Mohamed était dans le coma. Son état se détériorait à vue d’œil, et il a été transféré aux soins intensifs du Centre hospitalier de l’Université de Montréal (CHUM), où il est demeuré durant 13 jours, accumulant les complications, dont plusieurs AVC, et les interventions.
« À un certain moment, le médecin m’a proposé de réfléchir si ce n’était pas mieux de le débrancher. J’ai demandé si c’était une question d’argent. Il m’a répondu : « Ça fait longtemps que votre assurance a été dépassée. » »
Elle a refusé : « La vie n’a pas de prix. » Mohamed s’est éteint deux jours plus tard, le 16 octobre. Il avait 43 ans. Selon sa femme, il n’avait aucun antécédent médical, il était en très bonne santé, ne fumait pas, ne buvait pas et était très sportif : « rien ne pouvait prédire ça ». Avant d’arriver ici, ils avaient souscrit à une assurance privée qui couvrait des dépenses médicales jusqu’à un maximum de 100 000 $. Le couple s’était dit que « c’était une très grosse somme » et qu’elle suffirait à couvrir des « petits soucis de santé », au besoin. Mais la facture, qu’elle n’a pas encore reçue, s’annonce beaucoup plus salée.

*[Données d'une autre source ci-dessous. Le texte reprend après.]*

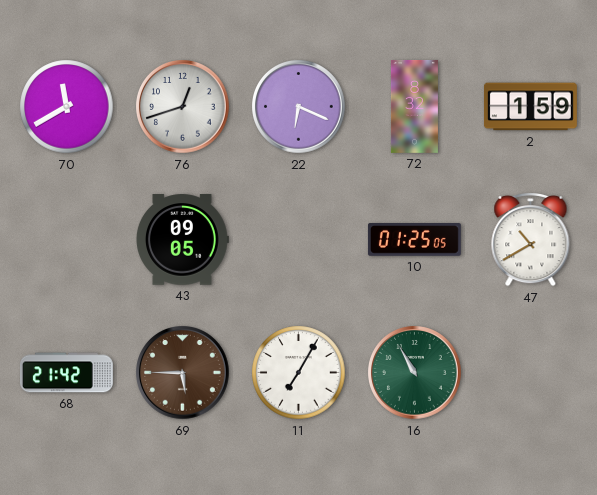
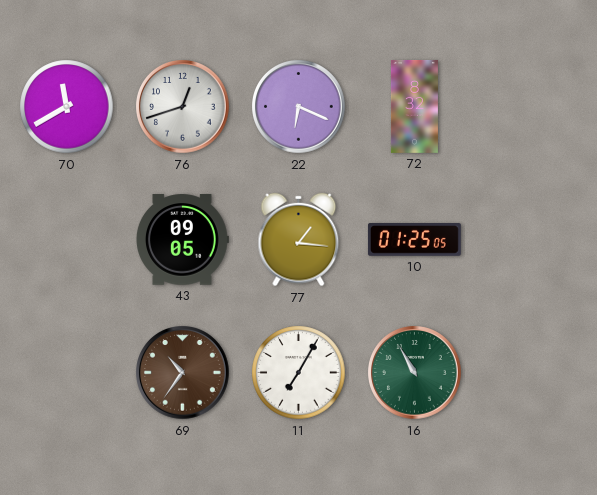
2: 1:59 -> none
77: none -> 1:16
47: 10:40 -> none
68: 21:42 -> none
69: 5:45 -> 10:36
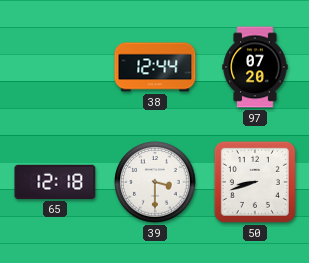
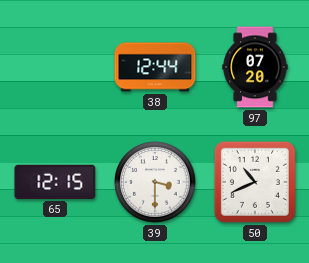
65: 12:18 -> 12:15
50: 8:42 -> 10:41
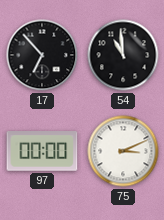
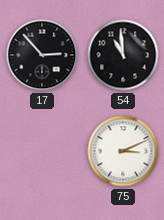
17: 6:53 -> 2:53
97: 00:00 -> none
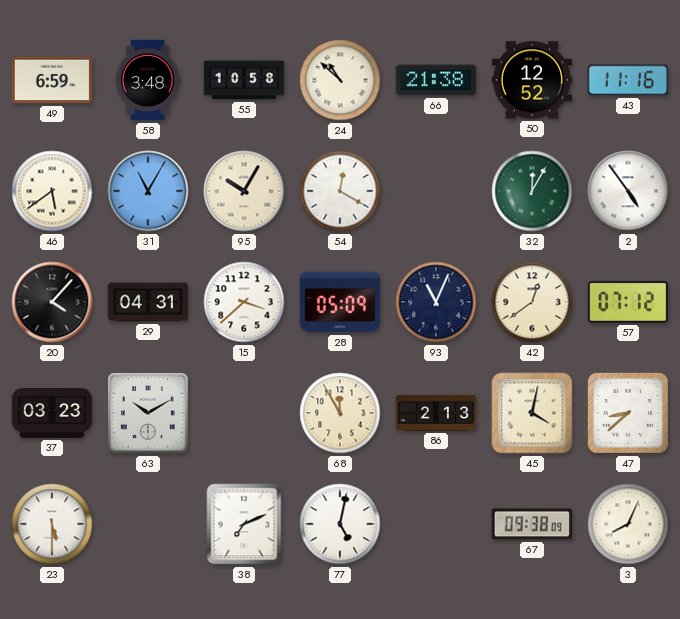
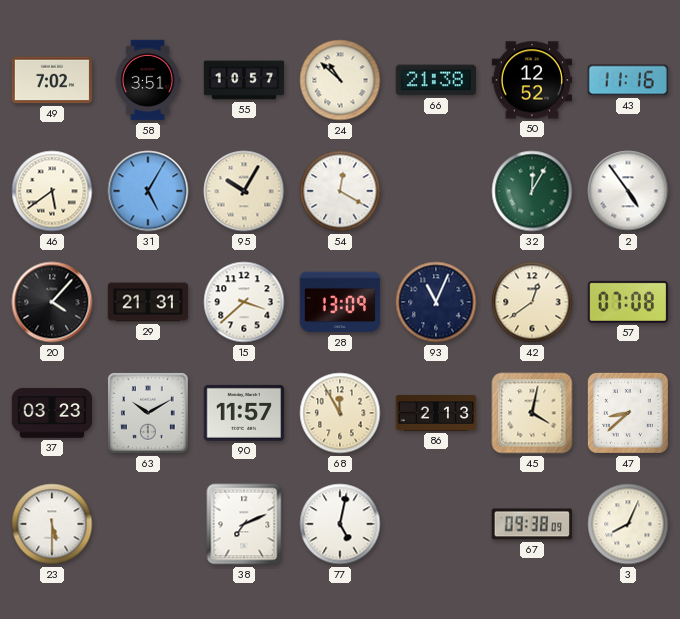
49: 6:59 -> 7:02
58: 3:48 -> 3:51
55: 10:58 -> 10:57
31: 11:05 -> 5:05
29: 04:31 -> 21:31
28: 05:09 -> 13:09
57: 07:12 -> 07:08
90: none -> 11:57
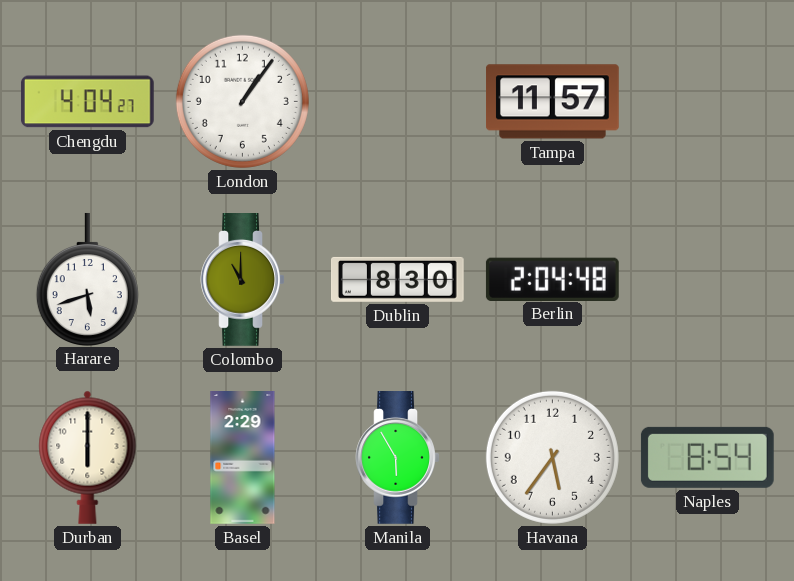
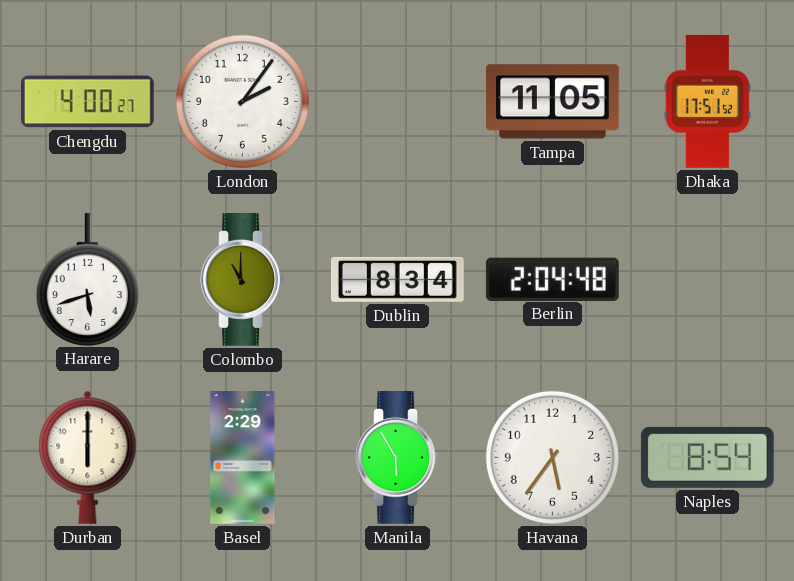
Chengdu: 4:04 -> 4:00
London: 1:06 -> 2:06
Tampa: 11:57 -> 11:05
Dhaka: none -> 17:51
Dublin: 8:30 -> 8:34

« L’hôpital m’a dit qu’à titre indicatif, une nuit aux soins intensifs coûte 17 400 $. Il est resté 13 nuits. Ils m’ont dit que ce tarif n’incluait pas les frais de médecins, les examens complémentaires, etc. Il a eu au moins cinq interventions [actes] et ils ont fait plusieurs scanneurs, peut-être huit ou dix », énumère-t-elle, estimant qu’elle devra débourser autour de 250 000 $.
« Je suis moi-même médecin, je sais ce qu’ils ont pu faire et ils ont tout fait pour le sauver ; la facture, ce n’est pas pour rien. Mais ça reste un montant exorbitant pour une personne qui débarque dans un nouveau pays et qui veut commencer une nouvelle vie. »
Des amis ont lancé une campagne de sociofinancement sur le site GoFundMe. En 24 heures, les deux tiers de la somme avaient été amassés.
L’exception ou la routine ?
Le CHUM ne confirme pas la somme avancée par la veuve du patient, mais reconnaît que la facture peut rapidement atteindre les six chiffres.
« Concernant le montant de 250 000 $, il faut savoir que ce patient a été hospitalisé aux soins intensifs. Le montant total des frais facturés n’est pas aussi élevé que celui présenté sur la page GoFundMe, mais il est dans les mêmes eaux », a reconnu Lucie Dufresne, responsable des relations avec les médias au CHUM.
Selon Mme Dufresne, si la personne est en situation d’urgence, tous les hôpitaux ont la responsabilité de lui porter assistance. Si elle n’est pas assurée ou que son assurance est insuffisante, « le CHUM fait une entente de paiement avec la personne non assurée ou sa famille. La procédure est la même pour toutes les personnes non assurées ».
Chaque centre hospitalier possède sa grille tarifaire, qui est doublée pour les ressortissants étrangers, en vertu d’une réglementation du ministère de la Santé et des Services sociaux (MSSS) établie le 1er avril 1992.
« La circulaire ministérielle 2014-029 s’applique aux ressortissants étrangers et prévoit une surcharge de 200 %. Cette circulaire a été établie […] essentiellement pour éviter le tourisme médical », a expliqué Robert Maranda, responsable des relations avec les médias au MSSS.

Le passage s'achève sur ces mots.